Spring is shied to coming out but a lot of insects friends and little animals start to come in our organic garden!
In this post and the futures we’ll discuss about them and the particular function that they have in the synergic life garden.
Today I want to present you Oedemeridae.
The family Oedemeridae is a cosmopolitan group of beetles commonly known as pollen-feeding beetles. There are some 100 genera and 1,500 species in the family, mostly associated with rotting wood as larvae, though adults are quite common on flowers.
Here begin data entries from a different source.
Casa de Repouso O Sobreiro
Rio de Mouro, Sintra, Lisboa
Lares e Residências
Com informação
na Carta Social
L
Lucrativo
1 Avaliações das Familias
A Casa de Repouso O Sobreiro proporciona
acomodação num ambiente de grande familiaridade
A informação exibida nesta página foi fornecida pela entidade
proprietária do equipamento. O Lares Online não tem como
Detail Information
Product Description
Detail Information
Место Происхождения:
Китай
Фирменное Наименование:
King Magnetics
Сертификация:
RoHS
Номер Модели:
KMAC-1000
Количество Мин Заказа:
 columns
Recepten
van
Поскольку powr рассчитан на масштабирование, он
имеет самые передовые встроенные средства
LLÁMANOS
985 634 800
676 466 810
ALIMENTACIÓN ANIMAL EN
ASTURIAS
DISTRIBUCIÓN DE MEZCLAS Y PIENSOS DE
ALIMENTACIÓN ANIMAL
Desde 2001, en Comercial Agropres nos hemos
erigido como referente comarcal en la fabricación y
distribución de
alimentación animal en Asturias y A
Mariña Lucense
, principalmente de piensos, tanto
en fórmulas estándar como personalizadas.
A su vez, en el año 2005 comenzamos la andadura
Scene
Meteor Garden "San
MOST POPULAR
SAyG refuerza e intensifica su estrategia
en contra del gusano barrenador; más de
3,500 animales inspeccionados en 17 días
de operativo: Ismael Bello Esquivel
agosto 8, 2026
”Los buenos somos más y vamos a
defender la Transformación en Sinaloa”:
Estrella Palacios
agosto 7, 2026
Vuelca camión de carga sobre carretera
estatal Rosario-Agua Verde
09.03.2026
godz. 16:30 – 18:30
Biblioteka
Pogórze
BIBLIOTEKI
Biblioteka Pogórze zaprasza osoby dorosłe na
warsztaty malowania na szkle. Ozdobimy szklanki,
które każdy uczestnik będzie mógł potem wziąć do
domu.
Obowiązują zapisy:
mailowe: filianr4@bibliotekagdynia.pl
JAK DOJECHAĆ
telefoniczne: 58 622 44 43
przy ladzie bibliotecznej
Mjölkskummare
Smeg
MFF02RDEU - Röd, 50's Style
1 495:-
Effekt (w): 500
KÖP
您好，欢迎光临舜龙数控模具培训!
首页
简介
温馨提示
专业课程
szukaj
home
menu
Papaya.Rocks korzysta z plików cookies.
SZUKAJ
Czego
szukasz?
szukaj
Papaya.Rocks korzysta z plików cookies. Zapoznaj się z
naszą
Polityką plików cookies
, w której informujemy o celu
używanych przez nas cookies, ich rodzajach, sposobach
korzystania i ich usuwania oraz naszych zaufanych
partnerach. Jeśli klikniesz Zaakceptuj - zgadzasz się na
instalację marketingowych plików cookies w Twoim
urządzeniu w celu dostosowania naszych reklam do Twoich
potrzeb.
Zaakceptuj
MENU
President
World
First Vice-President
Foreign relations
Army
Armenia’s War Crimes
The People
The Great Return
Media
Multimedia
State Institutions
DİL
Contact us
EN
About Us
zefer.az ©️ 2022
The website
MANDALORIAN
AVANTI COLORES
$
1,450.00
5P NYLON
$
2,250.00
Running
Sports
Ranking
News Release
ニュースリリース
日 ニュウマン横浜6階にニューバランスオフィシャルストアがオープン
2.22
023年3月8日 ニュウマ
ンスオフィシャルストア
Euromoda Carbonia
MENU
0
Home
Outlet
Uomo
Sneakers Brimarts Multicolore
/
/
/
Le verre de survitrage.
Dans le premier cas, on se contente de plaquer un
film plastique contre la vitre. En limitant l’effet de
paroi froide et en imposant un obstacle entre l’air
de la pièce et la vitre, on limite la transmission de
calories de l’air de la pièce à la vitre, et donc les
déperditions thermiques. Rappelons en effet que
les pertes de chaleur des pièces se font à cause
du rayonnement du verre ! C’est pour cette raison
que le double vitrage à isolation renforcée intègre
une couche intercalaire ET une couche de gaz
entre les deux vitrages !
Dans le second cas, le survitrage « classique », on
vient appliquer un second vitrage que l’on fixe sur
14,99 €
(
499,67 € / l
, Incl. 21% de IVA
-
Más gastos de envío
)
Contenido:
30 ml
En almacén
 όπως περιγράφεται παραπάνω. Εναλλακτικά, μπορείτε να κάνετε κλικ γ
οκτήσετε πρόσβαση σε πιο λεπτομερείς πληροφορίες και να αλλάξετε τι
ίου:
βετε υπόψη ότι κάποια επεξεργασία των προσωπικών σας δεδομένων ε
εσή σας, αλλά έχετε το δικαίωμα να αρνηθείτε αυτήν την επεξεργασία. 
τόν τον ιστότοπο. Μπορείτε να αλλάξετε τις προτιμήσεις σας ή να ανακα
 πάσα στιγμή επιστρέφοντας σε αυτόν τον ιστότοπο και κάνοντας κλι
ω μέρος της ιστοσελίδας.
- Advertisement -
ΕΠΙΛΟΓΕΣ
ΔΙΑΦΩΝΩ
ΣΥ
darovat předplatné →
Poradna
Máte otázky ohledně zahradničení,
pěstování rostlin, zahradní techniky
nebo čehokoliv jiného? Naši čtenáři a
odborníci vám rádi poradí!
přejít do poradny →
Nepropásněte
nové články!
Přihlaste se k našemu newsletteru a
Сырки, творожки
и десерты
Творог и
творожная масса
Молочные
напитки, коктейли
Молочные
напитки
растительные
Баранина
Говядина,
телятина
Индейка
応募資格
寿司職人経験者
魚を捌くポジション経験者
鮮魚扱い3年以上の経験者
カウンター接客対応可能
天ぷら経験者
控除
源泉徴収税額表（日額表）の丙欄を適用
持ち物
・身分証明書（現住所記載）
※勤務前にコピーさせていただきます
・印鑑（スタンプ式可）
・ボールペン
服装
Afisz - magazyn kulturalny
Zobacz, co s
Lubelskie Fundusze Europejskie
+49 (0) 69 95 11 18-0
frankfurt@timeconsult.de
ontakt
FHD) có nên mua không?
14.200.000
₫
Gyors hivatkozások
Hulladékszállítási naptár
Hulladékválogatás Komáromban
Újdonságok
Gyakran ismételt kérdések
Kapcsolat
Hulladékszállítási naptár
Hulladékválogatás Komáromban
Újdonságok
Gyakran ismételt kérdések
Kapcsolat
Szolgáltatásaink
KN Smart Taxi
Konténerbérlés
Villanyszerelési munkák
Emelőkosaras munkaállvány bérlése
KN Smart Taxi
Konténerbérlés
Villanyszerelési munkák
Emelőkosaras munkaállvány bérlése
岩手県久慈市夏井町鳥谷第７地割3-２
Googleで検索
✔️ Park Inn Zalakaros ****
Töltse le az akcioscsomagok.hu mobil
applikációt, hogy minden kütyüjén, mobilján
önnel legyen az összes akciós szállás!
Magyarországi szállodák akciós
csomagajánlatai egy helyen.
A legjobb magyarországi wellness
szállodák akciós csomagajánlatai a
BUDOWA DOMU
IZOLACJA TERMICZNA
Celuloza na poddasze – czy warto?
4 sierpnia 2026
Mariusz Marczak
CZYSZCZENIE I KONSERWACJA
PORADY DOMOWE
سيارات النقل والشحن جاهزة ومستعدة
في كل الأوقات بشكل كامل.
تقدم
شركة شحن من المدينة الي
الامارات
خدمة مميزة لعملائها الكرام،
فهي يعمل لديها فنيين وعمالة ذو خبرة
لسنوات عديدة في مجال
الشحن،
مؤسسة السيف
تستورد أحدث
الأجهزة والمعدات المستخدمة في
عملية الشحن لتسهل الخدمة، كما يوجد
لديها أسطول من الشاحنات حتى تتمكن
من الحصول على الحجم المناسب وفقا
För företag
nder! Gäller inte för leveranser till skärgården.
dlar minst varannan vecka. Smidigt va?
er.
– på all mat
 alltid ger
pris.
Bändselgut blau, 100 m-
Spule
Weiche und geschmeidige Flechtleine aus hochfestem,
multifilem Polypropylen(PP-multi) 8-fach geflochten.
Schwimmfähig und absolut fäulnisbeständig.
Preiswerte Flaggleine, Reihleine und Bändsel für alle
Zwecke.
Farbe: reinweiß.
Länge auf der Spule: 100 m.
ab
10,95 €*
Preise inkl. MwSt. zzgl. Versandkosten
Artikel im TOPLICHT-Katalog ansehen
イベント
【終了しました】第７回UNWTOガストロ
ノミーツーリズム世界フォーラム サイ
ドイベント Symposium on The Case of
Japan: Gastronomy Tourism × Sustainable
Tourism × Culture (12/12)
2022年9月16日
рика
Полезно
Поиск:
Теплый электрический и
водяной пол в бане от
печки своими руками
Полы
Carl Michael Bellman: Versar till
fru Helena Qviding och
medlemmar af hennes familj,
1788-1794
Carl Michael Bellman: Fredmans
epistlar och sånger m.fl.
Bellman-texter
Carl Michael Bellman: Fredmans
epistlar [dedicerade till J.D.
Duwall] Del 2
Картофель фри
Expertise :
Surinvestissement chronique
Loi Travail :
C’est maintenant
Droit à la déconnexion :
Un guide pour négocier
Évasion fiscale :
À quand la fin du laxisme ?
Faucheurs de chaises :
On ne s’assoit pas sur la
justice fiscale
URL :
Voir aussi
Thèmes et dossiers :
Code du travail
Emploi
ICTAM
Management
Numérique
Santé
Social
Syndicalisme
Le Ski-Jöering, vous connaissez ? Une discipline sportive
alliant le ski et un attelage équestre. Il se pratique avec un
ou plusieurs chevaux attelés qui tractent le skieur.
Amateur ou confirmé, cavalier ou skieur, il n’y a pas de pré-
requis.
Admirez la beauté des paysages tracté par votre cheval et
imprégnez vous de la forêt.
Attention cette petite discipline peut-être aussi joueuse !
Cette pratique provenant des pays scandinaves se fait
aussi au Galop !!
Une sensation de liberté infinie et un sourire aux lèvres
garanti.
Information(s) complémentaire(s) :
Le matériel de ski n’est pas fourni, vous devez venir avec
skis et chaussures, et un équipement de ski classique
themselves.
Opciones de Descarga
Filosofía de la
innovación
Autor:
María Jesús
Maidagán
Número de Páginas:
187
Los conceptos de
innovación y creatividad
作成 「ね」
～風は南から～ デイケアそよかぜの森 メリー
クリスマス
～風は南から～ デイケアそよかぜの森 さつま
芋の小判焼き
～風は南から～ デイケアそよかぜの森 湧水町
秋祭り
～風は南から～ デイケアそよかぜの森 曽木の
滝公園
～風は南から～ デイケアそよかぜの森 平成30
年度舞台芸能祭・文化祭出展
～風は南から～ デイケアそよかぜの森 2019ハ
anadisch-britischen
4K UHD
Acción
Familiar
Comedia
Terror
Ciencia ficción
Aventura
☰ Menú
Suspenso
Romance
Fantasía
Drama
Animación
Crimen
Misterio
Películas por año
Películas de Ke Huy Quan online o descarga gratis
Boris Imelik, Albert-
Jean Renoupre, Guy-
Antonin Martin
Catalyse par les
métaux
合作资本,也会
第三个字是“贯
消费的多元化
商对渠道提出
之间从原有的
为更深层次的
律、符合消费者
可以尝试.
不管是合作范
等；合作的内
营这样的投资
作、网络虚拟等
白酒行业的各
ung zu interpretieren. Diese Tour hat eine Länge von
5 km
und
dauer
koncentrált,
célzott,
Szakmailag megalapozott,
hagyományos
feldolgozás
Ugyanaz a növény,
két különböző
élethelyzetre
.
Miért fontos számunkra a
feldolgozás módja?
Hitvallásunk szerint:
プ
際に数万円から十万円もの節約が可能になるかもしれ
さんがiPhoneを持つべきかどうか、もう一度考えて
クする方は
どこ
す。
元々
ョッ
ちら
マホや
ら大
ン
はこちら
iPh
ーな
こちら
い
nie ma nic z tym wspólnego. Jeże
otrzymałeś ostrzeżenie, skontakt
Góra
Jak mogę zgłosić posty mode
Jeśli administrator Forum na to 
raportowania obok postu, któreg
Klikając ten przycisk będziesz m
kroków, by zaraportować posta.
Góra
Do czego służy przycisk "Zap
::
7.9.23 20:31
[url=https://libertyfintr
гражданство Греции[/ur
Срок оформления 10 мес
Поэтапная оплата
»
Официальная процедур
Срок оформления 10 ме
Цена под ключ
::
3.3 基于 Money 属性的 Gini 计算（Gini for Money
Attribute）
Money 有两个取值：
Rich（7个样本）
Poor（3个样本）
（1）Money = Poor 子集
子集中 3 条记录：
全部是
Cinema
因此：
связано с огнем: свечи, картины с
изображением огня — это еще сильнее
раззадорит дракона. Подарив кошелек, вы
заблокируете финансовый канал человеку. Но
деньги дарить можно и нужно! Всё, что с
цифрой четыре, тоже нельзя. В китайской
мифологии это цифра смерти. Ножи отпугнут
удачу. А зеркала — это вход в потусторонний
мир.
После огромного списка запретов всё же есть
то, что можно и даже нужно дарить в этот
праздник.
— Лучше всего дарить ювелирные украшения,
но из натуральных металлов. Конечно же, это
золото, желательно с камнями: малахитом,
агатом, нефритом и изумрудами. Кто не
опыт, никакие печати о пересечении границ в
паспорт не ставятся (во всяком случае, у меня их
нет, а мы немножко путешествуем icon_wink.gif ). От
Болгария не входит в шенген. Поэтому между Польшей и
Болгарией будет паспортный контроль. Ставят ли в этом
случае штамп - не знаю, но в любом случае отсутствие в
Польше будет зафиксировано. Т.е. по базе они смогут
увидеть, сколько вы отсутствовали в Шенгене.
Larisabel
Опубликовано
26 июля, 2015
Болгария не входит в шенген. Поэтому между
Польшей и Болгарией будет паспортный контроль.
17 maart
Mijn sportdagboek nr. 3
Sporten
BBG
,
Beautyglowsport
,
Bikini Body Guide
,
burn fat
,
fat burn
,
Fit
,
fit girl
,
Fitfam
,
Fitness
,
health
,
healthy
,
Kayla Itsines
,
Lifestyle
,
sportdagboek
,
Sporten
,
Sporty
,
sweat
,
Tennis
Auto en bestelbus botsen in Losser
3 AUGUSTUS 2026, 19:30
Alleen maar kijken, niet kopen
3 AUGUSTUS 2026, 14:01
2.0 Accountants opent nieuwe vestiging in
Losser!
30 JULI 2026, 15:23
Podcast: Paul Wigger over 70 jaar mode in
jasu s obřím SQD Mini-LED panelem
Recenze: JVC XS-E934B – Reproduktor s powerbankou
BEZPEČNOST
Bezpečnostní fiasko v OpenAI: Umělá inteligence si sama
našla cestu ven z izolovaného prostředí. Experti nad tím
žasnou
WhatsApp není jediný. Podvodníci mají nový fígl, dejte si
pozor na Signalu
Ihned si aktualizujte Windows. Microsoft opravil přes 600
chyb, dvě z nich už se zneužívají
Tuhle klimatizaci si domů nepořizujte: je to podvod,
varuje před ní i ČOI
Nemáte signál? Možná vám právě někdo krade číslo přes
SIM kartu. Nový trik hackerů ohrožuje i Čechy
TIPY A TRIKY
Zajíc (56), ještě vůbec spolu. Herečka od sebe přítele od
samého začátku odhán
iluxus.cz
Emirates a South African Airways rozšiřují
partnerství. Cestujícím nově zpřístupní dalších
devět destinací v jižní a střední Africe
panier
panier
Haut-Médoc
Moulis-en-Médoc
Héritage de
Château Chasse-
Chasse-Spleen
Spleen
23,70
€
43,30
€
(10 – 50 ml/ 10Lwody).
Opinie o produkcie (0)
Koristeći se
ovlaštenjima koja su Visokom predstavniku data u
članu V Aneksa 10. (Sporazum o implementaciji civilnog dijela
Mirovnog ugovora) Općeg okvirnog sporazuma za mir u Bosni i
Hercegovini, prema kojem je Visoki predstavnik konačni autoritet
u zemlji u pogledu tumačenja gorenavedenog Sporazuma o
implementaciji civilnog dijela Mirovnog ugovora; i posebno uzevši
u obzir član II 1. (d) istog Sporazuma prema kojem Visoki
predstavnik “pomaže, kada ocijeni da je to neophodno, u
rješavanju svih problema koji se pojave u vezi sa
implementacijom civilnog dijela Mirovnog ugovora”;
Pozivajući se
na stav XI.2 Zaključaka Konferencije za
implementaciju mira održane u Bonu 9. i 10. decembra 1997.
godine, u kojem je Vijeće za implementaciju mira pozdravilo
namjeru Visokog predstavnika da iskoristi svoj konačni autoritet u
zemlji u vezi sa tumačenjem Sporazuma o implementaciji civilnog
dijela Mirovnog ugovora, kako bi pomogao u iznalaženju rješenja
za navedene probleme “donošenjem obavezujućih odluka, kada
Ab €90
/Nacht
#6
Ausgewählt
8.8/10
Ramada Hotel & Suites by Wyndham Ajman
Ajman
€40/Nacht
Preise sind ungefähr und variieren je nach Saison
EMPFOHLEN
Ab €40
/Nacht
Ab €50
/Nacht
Oedemeridae may be defined as slender, soft-bodied beetles of medium size found mostly on flowers and foliage. The head lacks a narrow neck, the antennae are long and filiform, the pronotum lacks lateral edges and is much narrower than elytra, the tarsi are heteromerous with bilobed penultimate segment, the procoxal cavities are open behind and the procoxae are conical and contiguous.*
The larvae of most genera are xylophagous, boring tunnels in spongy, damp wood in an advanced state of decomposition; thus they have little economic importance, with the exception of one species, the “wharf borer” (Nacerdes melanura), that is ever known to attain pest status, as its larvae bore into wet wood in coastal areas; larvae can also bore into wood located in the tidal zone so at times are submerged by seawater, and can damage docks, wharves, and pilings. Larvae of the genera Oedemeraand Stenostoma develop in dead stems of herbaceous plants.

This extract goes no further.